Berlin Wrestles With the Jewish Culture it Banished
Out of the rubble of the First World War emerged a mythic culture in Berlin: modern and erotic, brimming with arts and ideas; a city that attracted writers, actors, painters and musicians to its aura of progress and creativity.
That’s half the picture. The other half is the Depression, National Socialism and antisemitism that hung like a shadow over the Golden Twenties, which came to an abrupt end in 1933, when Hitler seized power.
It is this conflict — between myth and reality, between the triumph and the tragedy — that inspired the 19th Jewish Culture Festival, titled “The Golden Twenties: Today Comes and Tomorrow Stays.” The festival runs in Berlin through December 11. From Yiddish tango to historic tours of the capital; from films, readings, art and photography exhibits to a flashy cabaret performance of Kurt Weill and Bertolt Brecht’s “Mahagonny,” the festival has set its sights high: to connect a glorious past to a barely noticeable present.
“It’s about Jewish artists trying to build a bridge between the ’20s and today — to show living Jewish life, not only dead,” said Shelly Kupferberg, a radio and television journalist working as the festival’s arts adviser.
Just 12,000 registered Jews live in Berlin today — 80% of whom come from the former Soviet Union — compared with the 170,000 living here in 1925. At that time, the community boasted 49 theaters, 37 film companies, 20 music salons, three opera houses, 1,000 publishing houses, 2,000 magazines and 40 daily newspapers. Injected into the city’s cultural atmosphere were names like Arnold Schöneberg and Marc Chagall, Joseph Roth and Albert Einstein, Egon Kirsch, Fritz Lang and Vladimir Nabokov. The productivity was stunning; the loss — between the Nazi takeover and the gas chambers of World War II — immeasurable.
In recasting the past to illuminate the present, music can be a persuasive form. The festival’s second night featured a stirring rendition of Yiddish tango songs — from their birth in the 1930s in New York and Buenos Aires to their mournful expression in ghettos and concentration camps, from Vilnius to Bialystok and from Lodz to Auschwitz.
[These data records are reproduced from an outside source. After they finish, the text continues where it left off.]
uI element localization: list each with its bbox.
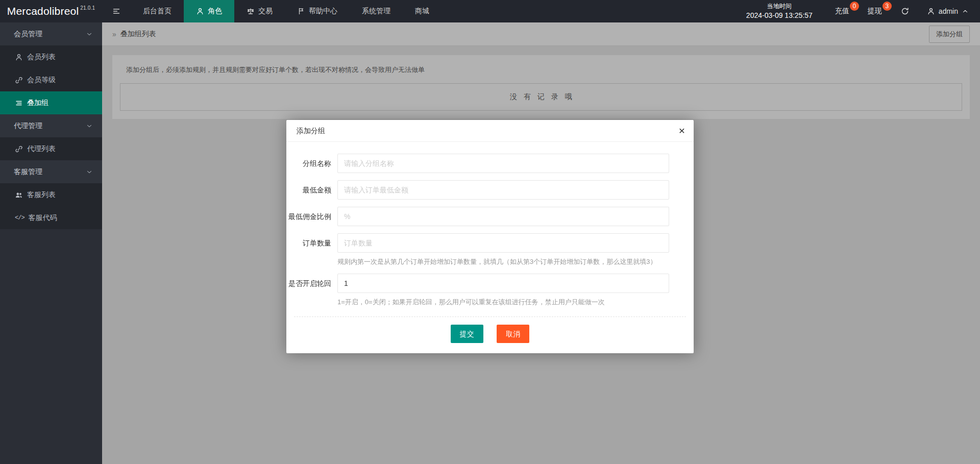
sidebar-item-agent-list[interactable]: 代理列表 [0, 137, 102, 160]
code-icon: </> [15, 214, 24, 222]
submit-button[interactable]: 提交 [451, 325, 483, 343]
group-name-input[interactable] [337, 154, 669, 173]
sidebar-item-label: 叠加组 [27, 99, 48, 108]
link-icon [15, 145, 23, 153]
brand-logo: Mercadolibreol 21.0.1 [0, 0, 102, 22]
field-label: 最低金额 [286, 180, 337, 200]
scales-icon [247, 7, 255, 15]
sidebar: 会员管理 会员列表 会员等级 叠加组 代理管理 代理列表 客服管理 [0, 22, 102, 464]
sidebar-item-label: 会员列表 [27, 53, 56, 62]
field-label: 订单数量 [286, 233, 337, 266]
order-count-hint: 规则内第一次是从第几个订单开始增加订单数量，就填几（如从第3个订单开始增加订单数… [337, 257, 669, 266]
modal-title: 添加分组 [297, 127, 325, 135]
recharge-badge: 0 [850, 2, 859, 11]
modal-body: 分组名称 最低金额 最低佣金比例 订单数量 规则内第一次是从第几个订单开始增加订… [286, 142, 694, 353]
form-row-order-count: 订单数量 规则内第一次是从第几个订单开始增加订单数量，就填几（如从第3个订单开始… [286, 233, 694, 266]
local-time: 当地时间 2024-03-09 13:25:57 [733, 0, 826, 22]
sidebar-group-label: 客服管理 [14, 167, 42, 177]
sidebar-item-member-list[interactable]: 会员列表 [0, 45, 102, 68]
nav-item-trade[interactable]: 交易 [234, 0, 285, 22]
sidebar-item-label: 客服列表 [27, 190, 56, 200]
add-group-modal: 添加分组 × 分组名称 最低金额 最低佣金比例 订单数量 规则内第一 [286, 120, 694, 353]
brand-version: 21.0.1 [80, 5, 95, 11]
local-time-label: 当地时间 [767, 2, 792, 11]
link-icon [15, 76, 23, 84]
order-count-input[interactable] [337, 233, 669, 253]
users-icon [15, 191, 23, 199]
close-icon[interactable]: × [679, 120, 685, 142]
nav-item-system[interactable]: 系统管理 [350, 0, 403, 22]
modal-footer: 提交 取消 [286, 317, 694, 353]
main-nav: 后台首页 角色 交易 帮助中心 系统管理 商城 [131, 0, 442, 22]
nav-item-dashboard[interactable]: 后台首页 [131, 0, 184, 22]
field-label: 是否开启轮回 [286, 274, 337, 307]
min-commission-input[interactable] [337, 207, 669, 226]
form-row-loop-toggle: 是否开启轮回 1=开启，0=关闭；如果开启轮回，那么用户可以重复在该组进行任务，… [286, 274, 694, 307]
sidebar-group-service-mgmt[interactable]: 客服管理 [0, 160, 102, 183]
nav-item-mall[interactable]: 商城 [403, 0, 442, 22]
chevron-down-icon [86, 123, 93, 130]
admin-menu[interactable]: admin [919, 0, 980, 22]
sidebar-group-agent-mgmt[interactable]: 代理管理 [0, 114, 102, 137]
nav-item-label: 帮助中心 [309, 7, 337, 16]
nav-item-label: 系统管理 [362, 7, 390, 16]
local-time-value: 2024-03-09 13:25:57 [746, 11, 813, 20]
flag-icon [297, 7, 305, 15]
sidebar-group-member-mgmt[interactable]: 会员管理 [0, 22, 102, 45]
form-row-min-amount: 最低金额 [286, 180, 694, 200]
user-icon [15, 53, 23, 61]
sidebar-item-label: 会员等级 [27, 76, 56, 85]
min-amount-input[interactable] [337, 180, 669, 200]
form-row-min-commission: 最低佣金比例 [286, 207, 694, 226]
sidebar-item-service-code[interactable]: </> 客服代码 [0, 206, 102, 229]
user-icon [927, 7, 935, 15]
nav-item-label: 商城 [415, 7, 429, 16]
person-icon [196, 7, 204, 15]
nav-item-label: 后台首页 [143, 7, 172, 16]
sidebar-item-service-list[interactable]: 客服列表 [0, 183, 102, 206]
chevron-down-icon [86, 31, 93, 38]
refresh-icon[interactable] [891, 0, 919, 22]
withdraw-badge: 3 [883, 2, 892, 11]
field-label: 最低佣金比例 [286, 207, 337, 226]
top-navbar: Mercadolibreol 21.0.1 后台首页 角色 交易 帮助中心 [0, 0, 980, 22]
withdraw-label: 提现 [868, 7, 882, 16]
nav-item-label: 角色 [208, 7, 222, 16]
recharge-label: 充值 [835, 7, 849, 16]
chevron-up-icon [962, 8, 969, 15]
nav-item-help-center[interactable]: 帮助中心 [285, 0, 350, 22]
sidebar-group-label: 会员管理 [14, 30, 42, 39]
withdraw-button[interactable]: 提现 3 [859, 0, 891, 22]
nav-item-label: 交易 [258, 7, 273, 16]
sidebar-item-member-level[interactable]: 会员等级 [0, 68, 102, 91]
cancel-button[interactable]: 取消 [497, 325, 529, 343]
admin-username: admin [939, 7, 958, 15]
sidebar-item-label: 代理列表 [27, 144, 56, 154]
loop-toggle-hint: 1=开启，0=关闭；如果开启轮回，那么用户可以重复在该组进行任务，禁止用户只能做… [337, 297, 669, 307]
list-icon [15, 99, 23, 107]
field-label: 分组名称 [286, 154, 337, 173]
form-row-group-name: 分组名称 [286, 154, 694, 173]
sidebar-group-label: 代理管理 [14, 121, 42, 131]
recharge-button[interactable]: 充值 0 [826, 0, 859, 22]
chevron-down-icon [86, 168, 93, 176]
modal-header: 添加分组 × [286, 120, 694, 142]
loop-toggle-input[interactable] [337, 274, 669, 293]
sidebar-item-label: 客服代码 [29, 213, 57, 223]
nav-item-roles[interactable]: 角色 [184, 0, 234, 22]
brand-name: Mercadolibreol [7, 5, 79, 17]
hamburger-icon[interactable] [102, 0, 131, 22]
navbar-right: 当地时间 2024-03-09 13:25:57 充值 0 提现 3 admin [733, 0, 980, 22]
sidebar-item-stack-group[interactable]: 叠加组 [0, 91, 102, 114]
Such contemporary bands as Oi Va Voi from London and Kosher Nostra from Frankfurt will make appearances here, with traditional cantorial and klezmer music adapted to the acoustic and club sounds of today.
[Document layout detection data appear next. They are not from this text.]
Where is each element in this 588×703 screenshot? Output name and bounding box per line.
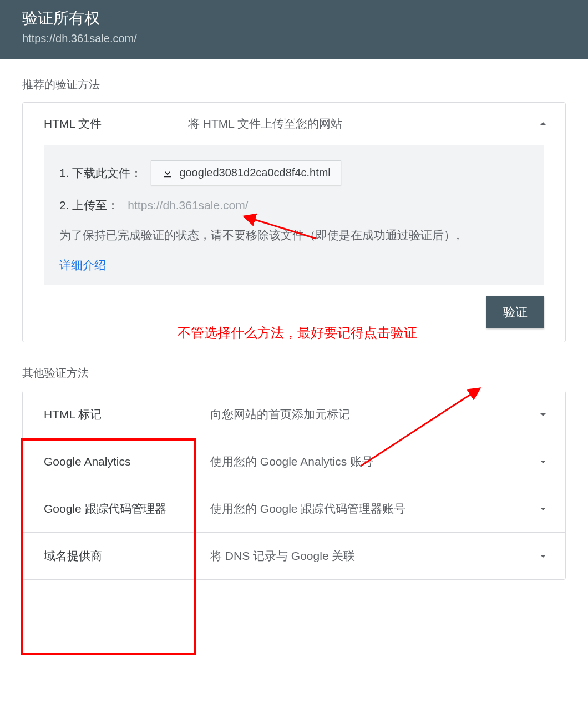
chevron-down-icon (536, 502, 550, 515)
other-name: HTML 标记 (44, 407, 210, 422)
chevron-up-icon (536, 117, 550, 130)
other-name: Google Analytics (44, 455, 210, 468)
step-1-label: 1. 下载此文件： (59, 165, 142, 181)
recommended-label: 推荐的验证方法 (22, 77, 566, 92)
other-desc: 将 DNS 记录与 Google 关联 (210, 548, 536, 564)
other-name: Google 跟踪代码管理器 (44, 501, 210, 517)
method-google-analytics[interactable]: Google Analytics 使用您的 Google Analytics 账… (23, 438, 565, 485)
chevron-down-icon (536, 455, 550, 468)
step-2-row: 2. 上传至： https://dh.361sale.com/ (59, 198, 529, 213)
action-row: 验证 (23, 285, 565, 342)
download-filename: googled3081d2ca0cd8f4c.html (179, 166, 330, 179)
upload-url: https://dh.361sale.com/ (128, 199, 248, 212)
method-domain-provider[interactable]: 域名提供商 将 DNS 记录与 Google 关联 (23, 532, 565, 579)
verify-button[interactable]: 验证 (486, 296, 544, 328)
recommended-card: HTML 文件 将 HTML 文件上传至您的网站 1. 下载此文件： googl… (22, 102, 566, 342)
method-html-file-header[interactable]: HTML 文件 将 HTML 文件上传至您的网站 (23, 103, 565, 145)
page-title: 验证所有权 (22, 8, 566, 29)
other-desc: 使用您的 Google Analytics 账号 (210, 454, 536, 469)
page-url: https://dh.361sale.com/ (22, 32, 566, 45)
page-header: 验证所有权 https://dh.361sale.com/ (0, 0, 588, 59)
other-desc: 使用您的 Google 跟踪代码管理器账号 (210, 501, 536, 517)
keep-file-note: 为了保持已完成验证的状态，请不要移除该文件（即使是在成功通过验证后）。 (59, 225, 529, 245)
method-html-tag[interactable]: HTML 标记 向您网站的首页添加元标记 (23, 391, 565, 438)
chevron-down-icon (536, 549, 550, 563)
other-desc: 向您网站的首页添加元标记 (210, 407, 536, 422)
method-desc: 将 HTML 文件上传至您的网站 (188, 116, 536, 132)
method-body: 1. 下载此文件： googled3081d2ca0cd8f4c.html 2.… (44, 145, 544, 285)
download-icon (161, 167, 174, 179)
step-2-label: 2. 上传至： (59, 198, 119, 213)
download-file-button[interactable]: googled3081d2ca0cd8f4c.html (151, 160, 341, 185)
chevron-down-icon (536, 408, 550, 421)
method-name: HTML 文件 (44, 116, 188, 132)
method-google-tag-manager[interactable]: Google 跟踪代码管理器 使用您的 Google 跟踪代码管理器账号 (23, 485, 565, 532)
other-methods-card: HTML 标记 向您网站的首页添加元标记 Google Analytics 使用… (22, 391, 566, 580)
step-1-row: 1. 下载此文件： googled3081d2ca0cd8f4c.html (59, 160, 529, 185)
other-methods-label: 其他验证方法 (22, 366, 566, 381)
learn-more-link[interactable]: 详细介绍 (59, 257, 106, 273)
other-name: 域名提供商 (44, 548, 210, 564)
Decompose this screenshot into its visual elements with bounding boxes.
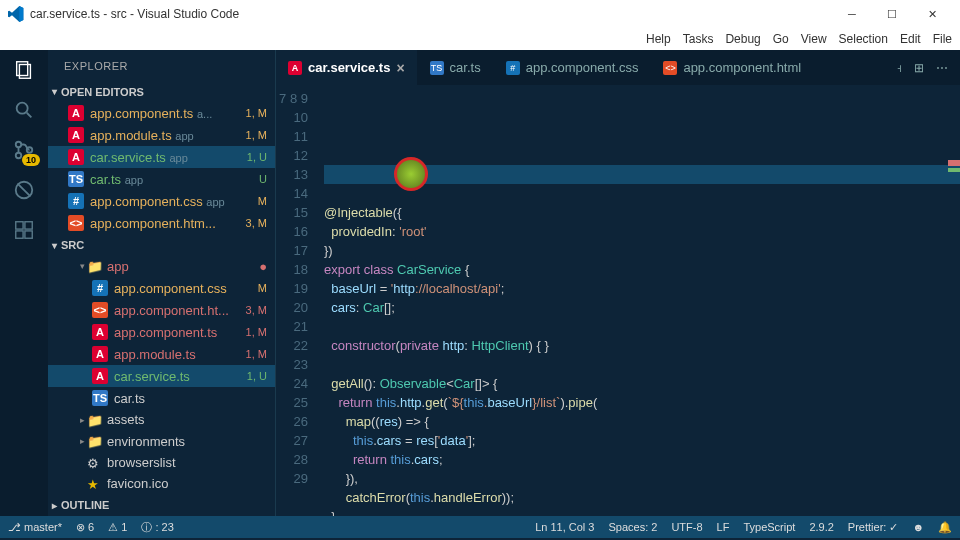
code-content[interactable]: import { Car } from './car'; @Injectable…: [324, 85, 960, 516]
split-editor-icon[interactable]: ⫞: [896, 61, 902, 75]
folder-assets[interactable]: ▸📁assets: [48, 409, 275, 430]
file-icon: A: [68, 105, 84, 121]
statusbar: ⎇ master* ⊗ 6 ⚠ 1 ⓘ : 23 Ln 11, Col 3 Sp…: [0, 516, 960, 538]
section-outline[interactable]: ▸OUTLINE: [48, 495, 275, 516]
file-browserslist[interactable]: ▸⚙browserslist: [48, 452, 275, 473]
tab-app-component-css[interactable]: #app.component.css: [494, 50, 652, 85]
status-prettier[interactable]: Prettier: ✓: [848, 521, 899, 534]
svg-line-3: [27, 113, 32, 118]
src-file-item[interactable]: Aapp.module.ts1, M: [48, 343, 275, 365]
file-icon: TS: [68, 171, 84, 187]
status-branch[interactable]: ⎇ master*: [8, 521, 62, 534]
status-bell-icon[interactable]: 🔔: [938, 521, 952, 534]
status-spaces[interactable]: Spaces: 2: [608, 521, 657, 533]
menu-go[interactable]: Go: [773, 32, 789, 46]
close-tab-icon[interactable]: ×: [396, 60, 404, 76]
sidebar-title: EXPLORER: [48, 50, 275, 81]
file-icon: A: [92, 368, 108, 384]
svg-point-4: [16, 142, 22, 148]
file-icon: #: [92, 280, 108, 296]
editor: Acar.service.ts×TScar.ts#app.component.c…: [276, 50, 960, 516]
svg-rect-9: [16, 222, 23, 229]
cursor-highlight-icon: [394, 157, 428, 191]
file-icon: #: [68, 193, 84, 209]
line-gutter: 7 8 9 10 11 12 13 14 15 16 17 18 19 20 2…: [276, 85, 324, 516]
maximize-button[interactable]: ☐: [872, 0, 912, 28]
more-actions-icon[interactable]: ⋯: [936, 61, 948, 75]
tab-car-ts[interactable]: TScar.ts: [418, 50, 494, 85]
section-open-editors[interactable]: ▾OPEN EDITORS: [48, 81, 275, 102]
file-icon: <>: [663, 61, 677, 75]
status-eol[interactable]: LF: [717, 521, 730, 533]
svg-line-8: [18, 184, 31, 197]
file-icon: <>: [92, 302, 108, 318]
open-editor-item[interactable]: #app.component.css appM: [48, 190, 275, 212]
open-editor-item[interactable]: Aapp.component.ts a...1, M: [48, 102, 275, 124]
svg-point-5: [16, 153, 22, 159]
open-editor-item[interactable]: Acar.service.ts app1, U: [48, 146, 275, 168]
tabs: Acar.service.ts×TScar.ts#app.component.c…: [276, 50, 960, 85]
status-errors[interactable]: ⊗ 6: [76, 521, 94, 534]
scm-icon[interactable]: 10: [12, 138, 36, 162]
file-icon: A: [92, 346, 108, 362]
status-feedback-icon[interactable]: ☻: [912, 521, 924, 533]
menu-view[interactable]: View: [801, 32, 827, 46]
menu-tasks[interactable]: Tasks: [683, 32, 714, 46]
src-file-item[interactable]: Aapp.component.ts1, M: [48, 321, 275, 343]
minimap[interactable]: [948, 120, 960, 220]
src-file-item[interactable]: #app.component.cssM: [48, 277, 275, 299]
editor-layout-icon[interactable]: ⊞: [914, 61, 924, 75]
svg-rect-11: [16, 231, 23, 238]
file-icon: TS: [430, 61, 444, 75]
svg-rect-12: [25, 231, 32, 238]
menubar: Help Tasks Debug Go View Selection Edit …: [0, 28, 960, 50]
svg-rect-10: [25, 222, 32, 229]
open-editor-item[interactable]: Aapp.module.ts app1, M: [48, 124, 275, 146]
status-encoding[interactable]: UTF-8: [671, 521, 702, 533]
scm-badge: 10: [22, 154, 40, 166]
status-version[interactable]: 2.9.2: [809, 521, 833, 533]
src-file-item[interactable]: TScar.ts: [48, 387, 275, 409]
file-icon: A: [92, 324, 108, 340]
menu-selection[interactable]: Selection: [839, 32, 888, 46]
menu-debug[interactable]: Debug: [725, 32, 760, 46]
tab-app-component-html[interactable]: <>app.component.html: [651, 50, 814, 85]
explorer-icon[interactable]: [12, 58, 36, 82]
file-icon: TS: [92, 390, 108, 406]
open-editor-item[interactable]: <>app.component.htm... 3, M: [48, 212, 275, 234]
extensions-icon[interactable]: [12, 218, 36, 242]
sidebar: EXPLORER ▾OPEN EDITORS Aapp.component.ts…: [48, 50, 276, 516]
status-warnings[interactable]: ⚠ 1: [108, 521, 127, 534]
file-icon: #: [506, 61, 520, 75]
svg-point-2: [17, 103, 28, 114]
minimize-button[interactable]: ─: [832, 0, 872, 28]
menu-help[interactable]: Help: [646, 32, 671, 46]
window-title: car.service.ts - src - Visual Studio Cod…: [30, 7, 239, 21]
code-area[interactable]: 7 8 9 10 11 12 13 14 15 16 17 18 19 20 2…: [276, 85, 960, 516]
src-file-item[interactable]: <>app.component.ht...3, M: [48, 299, 275, 321]
close-button[interactable]: ✕: [912, 0, 952, 28]
folder-environments[interactable]: ▸📁environments: [48, 431, 275, 452]
titlebar: car.service.ts - src - Visual Studio Cod…: [0, 0, 960, 28]
debug-icon[interactable]: [12, 178, 36, 202]
status-info[interactable]: ⓘ : 23: [141, 520, 173, 535]
file-favicon[interactable]: ▸★favicon.ico: [48, 473, 275, 494]
tab-car-service-ts[interactable]: Acar.service.ts×: [276, 50, 418, 85]
section-src[interactable]: ▾SRC: [48, 234, 275, 255]
status-position[interactable]: Ln 11, Col 3: [535, 521, 594, 533]
search-icon[interactable]: [12, 98, 36, 122]
file-icon: A: [68, 149, 84, 165]
file-icon: <>: [68, 215, 84, 231]
file-icon: A: [68, 127, 84, 143]
folder-app[interactable]: ▾📁app●: [48, 256, 275, 277]
open-editor-item[interactable]: TScar.ts appU: [48, 168, 275, 190]
file-icon: A: [288, 61, 302, 75]
menu-file[interactable]: File: [933, 32, 952, 46]
vscode-icon: [8, 6, 24, 22]
menu-edit[interactable]: Edit: [900, 32, 921, 46]
activity-bar: 10: [0, 50, 48, 516]
status-lang[interactable]: TypeScript: [743, 521, 795, 533]
src-file-item[interactable]: Acar.service.ts1, U: [48, 365, 275, 387]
Directed by the German film and theater actor Dominique Horwitz (whose latest film, “Die Blaue Grenze” [“The Blue Border”] opened two weeks ago in Berlin), the festival takes place in a notable setting: under an elaborate, 1920s-style cabaret tent erected in the courtyard behind the Centrum Judaicum, on Oranienburger Strasse in Mitte, the historic heart of Berlin’s Jewish community.
With emphasis on the other Berlin neighborhoods where Jewish life once flourished — the high culture centered on the Kurfürstendamm and Charlottenburg in the west, and on the poor Eastern European immigrants who settled in Scheunenviertels in the east — the festival brings retrospectives on such writers as Georg Hermann and Sammy Gronemann, actors Paul Graetz, Alexander Granach, Maria Orska and Fritzi Massary, and other renowned figures of that time.
A reflection on the Golden Twenties “is important because antisemitism is growing in the former East Germany,” a non-Jewish German attendant at the festival said, preferring not to be named. “Jewish culture existed as a part of German culture before National Socialism: That’s the message against antisemitism today.”
Michael Levitin is a freelance journalist living in Berlin.